Word for word, repeat the entries, minus the pictures.

*** Opening of Exercise input ***

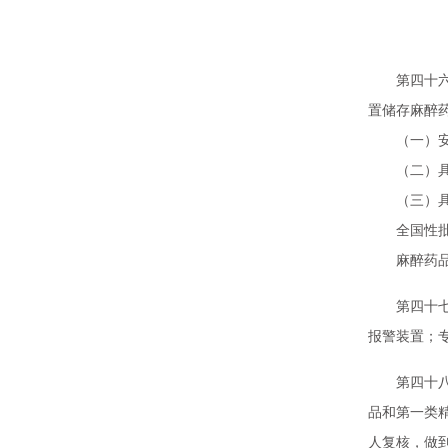
第
第四十六条
置储存麻醉
（一）安装
（二）具
（三）具有
全国性批发
麻醉药品定
第四十七条
报警装置；
第四十八条
品和第一类
人复核，做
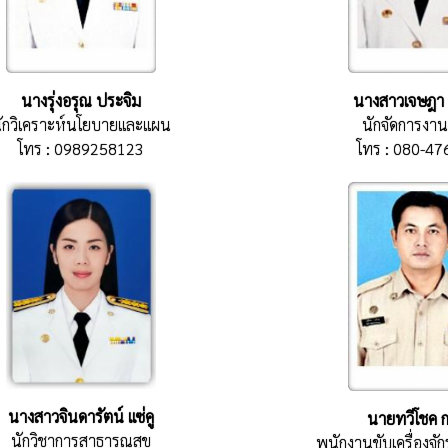
นางรุ่งอรุณ ประจิม
นางสาวเจษฎา 
ักวิเคราะห์นโยบายและแผน
นักจัดการงาน
โทร : 0989258123
โทร : 080-4
นางสาวจินดารัตน์ แซ่คู
นายทวีโชค 
นักวิชาการสาธารณสุข
พนักงานขับเครื่องจ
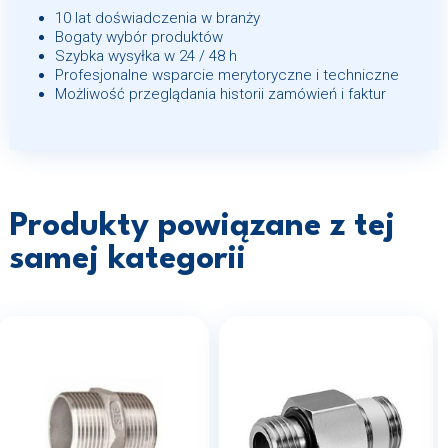
10 lat doświadczenia w branży
Bogaty wybór produktów
Szybka wysyłka w 24 / 48 h
Profesjonalne wsparcie merytoryczne i techniczne
Możliwość przeglądania historii zamówień i faktur
Produkty powiązane z tej
samej kategorii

*** Close of Exercise input ***

* Written reply:
第
第四十六条
置储存麻醉
（一）安装
（二）具
（三）具有
全国性批发
麻醉药品定
第四十七条
报警装置；
第四十八条
品和第一类
人复核，做
นางรุ่งอรุณ ประจิม
นางสาวเจษฎา 
ักวิเคราะห์นโยบายและแผน
นักจัดการงาน
โทร : 0989258123
โทร : 080-4
นางสาวจินดารัตน์ แซ่คู
นายทวีโชค 
นักวิชาการสาธารณสุข
พนักงานขับเครื่องจ
10 lat doświadczenia w branży
Bogaty wybór produktów
Szybka wysyłka w 24 / 48 h
Profesjonalne wsparcie merytoryczne i techniczne
Możliwość przeglądania historii zamówień i faktur
Produkty powiązane z tej
samej kategorii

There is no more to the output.